## [Data listing]
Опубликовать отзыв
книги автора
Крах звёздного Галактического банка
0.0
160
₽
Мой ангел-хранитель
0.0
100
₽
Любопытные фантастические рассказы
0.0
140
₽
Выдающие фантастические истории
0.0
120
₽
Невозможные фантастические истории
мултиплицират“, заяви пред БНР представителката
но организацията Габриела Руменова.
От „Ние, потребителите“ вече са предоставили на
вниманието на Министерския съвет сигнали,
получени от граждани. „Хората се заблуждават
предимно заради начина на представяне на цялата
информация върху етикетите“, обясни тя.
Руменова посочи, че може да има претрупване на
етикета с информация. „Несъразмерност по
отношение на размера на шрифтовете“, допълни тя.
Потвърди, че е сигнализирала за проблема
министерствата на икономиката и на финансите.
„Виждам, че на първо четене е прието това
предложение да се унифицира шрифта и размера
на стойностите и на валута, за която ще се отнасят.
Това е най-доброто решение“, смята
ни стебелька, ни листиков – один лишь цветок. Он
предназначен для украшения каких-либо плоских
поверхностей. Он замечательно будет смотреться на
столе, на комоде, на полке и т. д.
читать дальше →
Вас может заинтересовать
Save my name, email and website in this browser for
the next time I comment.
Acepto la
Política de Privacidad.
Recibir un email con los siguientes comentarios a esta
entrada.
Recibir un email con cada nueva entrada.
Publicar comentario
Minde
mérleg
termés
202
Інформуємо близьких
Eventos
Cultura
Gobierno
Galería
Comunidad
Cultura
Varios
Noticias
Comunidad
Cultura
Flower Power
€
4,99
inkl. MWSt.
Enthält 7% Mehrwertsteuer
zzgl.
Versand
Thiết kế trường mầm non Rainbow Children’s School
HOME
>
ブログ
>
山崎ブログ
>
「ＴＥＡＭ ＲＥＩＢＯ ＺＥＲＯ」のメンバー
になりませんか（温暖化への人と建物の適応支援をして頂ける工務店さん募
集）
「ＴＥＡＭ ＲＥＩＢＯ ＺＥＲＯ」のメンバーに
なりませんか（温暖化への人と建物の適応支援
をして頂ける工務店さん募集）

## [Aim of the task]
Nothing in the records may change; output all of them exactly.

## [Solution to the problem]
Опубликовать отзыв
книги автора
Крах звёздного Галактического банка
0.0
160
₽
Мой ангел-хранитель
0.0
100
₽
Любопытные фантастические рассказы
0.0
140
₽
Выдающие фантастические истории
0.0
120
₽
Невозможные фантастические истории
мултиплицират“, заяви пред БНР представителката
но организацията Габриела Руменова.
От „Ние, потребителите“ вече са предоставили на
вниманието на Министерския съвет сигнали,
получени от граждани. „Хората се заблуждават
предимно заради начина на представяне на цялата
информация върху етикетите“, обясни тя.
Руменова посочи, че може да има претрупване на
етикета с информация. „Несъразмерност по
отношение на размера на шрифтовете“, допълни тя.
Потвърди, че е сигнализирала за проблема
министерствата на икономиката и на финансите.
„Виждам, че на първо четене е прието това
предложение да се унифицира шрифта и размера
на стойностите и на валута, за която ще се отнасят.
Това е най-доброто решение“, смята
ни стебелька, ни листиков – один лишь цветок. Он
предназначен для украшения каких-либо плоских
поверхностей. Он замечательно будет смотреться на
столе, на комоде, на полке и т. д.
читать дальше →
Вас может заинтересовать
Save my name, email and website in this browser for
the next time I comment.
Acepto la
Política de Privacidad.
Recibir un email con los siguientes comentarios a esta
entrada.
Recibir un email con cada nueva entrada.
Publicar comentario
Minde
mérleg
termés
202
Інформуємо близьких
Eventos
Cultura
Gobierno
Galería
Comunidad
Cultura
Varios
Noticias
Comunidad
Cultura
Flower Power
€
4,99
inkl. MWSt.
Enthält 7% Mehrwertsteuer
zzgl.
Versand
Thiết kế trường mầm non Rainbow Children’s School
HOME
>
ブログ
>
山崎ブログ
>
「ＴＥＡＭ ＲＥＩＢＯ ＺＥＲＯ」のメンバー
になりませんか（温暖化への人と建物の適応支援をして頂ける工務店さん募
集）
「ＴＥＡＭ ＲＥＩＢＯ ＺＥＲＯ」のメンバーに
なりませんか（温暖化への人と建物の適応支援
をして頂ける工務店さん募集）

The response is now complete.